The operational phase of the deal is scheduled to commence within days, with the first charter flight carrying the so-called third-country deportees expected to touch down in Freetown on May 20, 2026. This initial cohort will comprise 25 nationals hailing from Senegal, Ghana, Guinea, and Nigeria. Elaborating on the framework of the diplomatic pact, Foreign Minister Kabba stated, “Sierra Leone signed a Third Country National Agreement with the U.S. to accept 300 ECOWAS citizens from the U.S. per year with a maximum of 25 a month.” The structured arrangement mirrors an existing framework implemented by Ghana, limiting the intake strictly to citizens belonging to the West African regional bloc.
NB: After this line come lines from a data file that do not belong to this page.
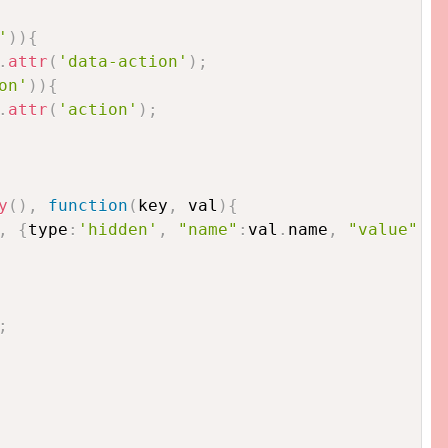
'
)
)
{
.
attr
(
'data-action'
)
;
on'
)
)
{
.
attr
(
'action'
)
;
y
(
)
,
function
(
key
,
 val
)
{
,
{
type
:
'hidden'
,
"name"
:
val
.
name
,
"value"
:
va
;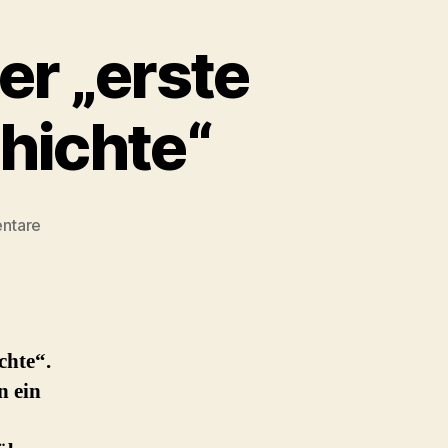
er „erste
hichte“
zu
ntare
Karl
Heinrich
Ulrichs
–
der
chte“.
„erste
n ein
Schwule
der
Weltgeschichte“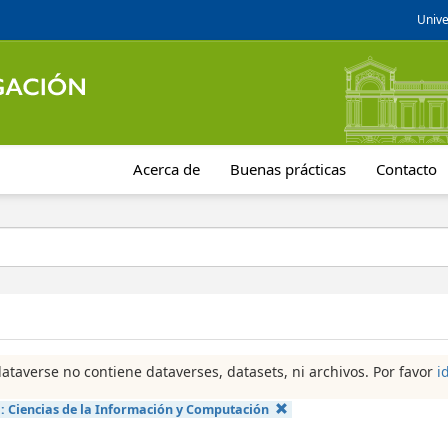
Unive
Acerca de
Buenas prácticas
Contacto
dataverse no contiene dataverses, datasets, ni archivos. Por favor
i
a:
Ciencias de la Información y Computación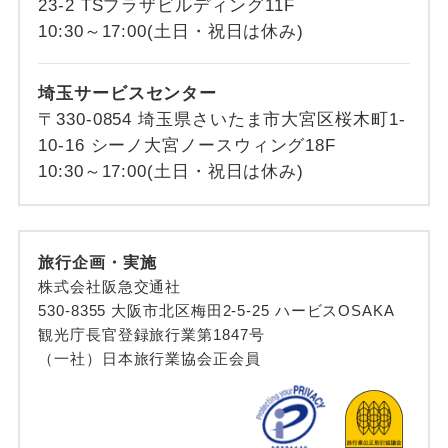
23-2 TSプラザビルディング11F
10:30～17:00(土日・祝日は休み)
埼玉サービスセンター
〒330-0854 埼玉県さいたま市大宮区桜木町1-
10-16 シーノ大宮ノースウィング18F
10:30～17:00(土日・祝日は休み)
旅行企画・実施
株式会社阪急交通社
530-8355 大阪市北区梅田2-5-25 ハービスOSAKA
観光庁長官登録旅行業第1847号
（一社）日本旅行業協会正会員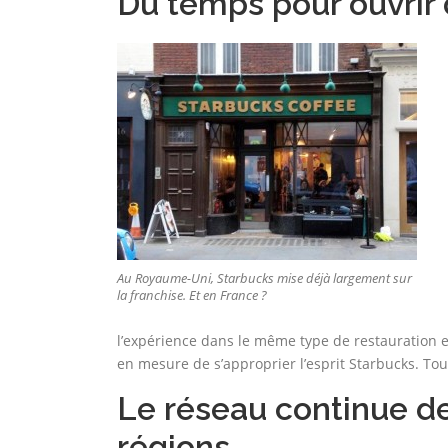
Du temps pour ouvrir 
Au Royaume-Uni, Starbucks mise déjà largement sur
la franchise. Et en France ?
l’expérience dans le même type de restauration e
en mesure de s’approprier l’esprit Starbucks. Tou
Le réseau continue d
régions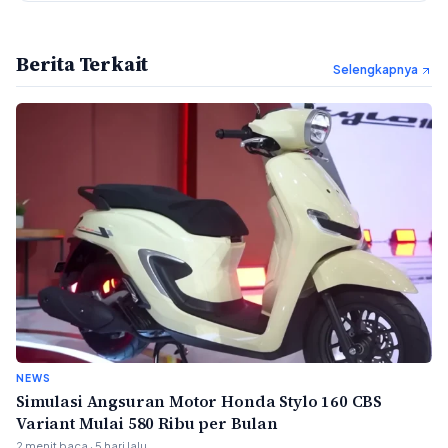
Berita Terkait
Selengkapnya
NEWS
Simulasi Angsuran Motor Honda Stylo 160 CBS
Variant Mulai 580 Ribu per Bulan
2 menit baca · 5 hari lalu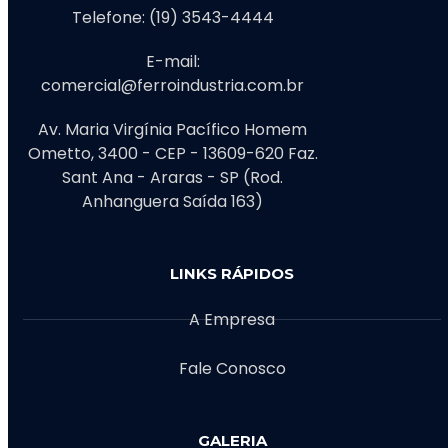
Telefone: (19) 3543-4444
E-mail:
comercial@ferroindustria.com.br
Av. Maria Virgínia Pacífico Homem
Ometto, 3400 - CEP - 13609-620 Faz.
Sant Ana - Araras - SP (Rod.
Anhanguera Saída 163)
LINKS RÁPIDOS
A Empresa
Fale Conosco
GALERIA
The policy of transferring deportees to third-party African states is an expanding facet of American immigration enforcement, with the U.S. government having previously utilized Eswatini, the Democratic Republic of Congo, Ghana, Cameroon, and Equatorial Guinea for similar extraterritorial processing. This practice has generated intense pushback from immigration lawyers and civil society organizations, who question the constitutional validity of dumping individuals in countries where they hold no citizenship or social ties. Past investigations have revealed that many deportees transferred under these programs are routinely forced to find their own way back to their home countries, often in direct violation of U.S. court-ordered protections designed to halt their expulsion.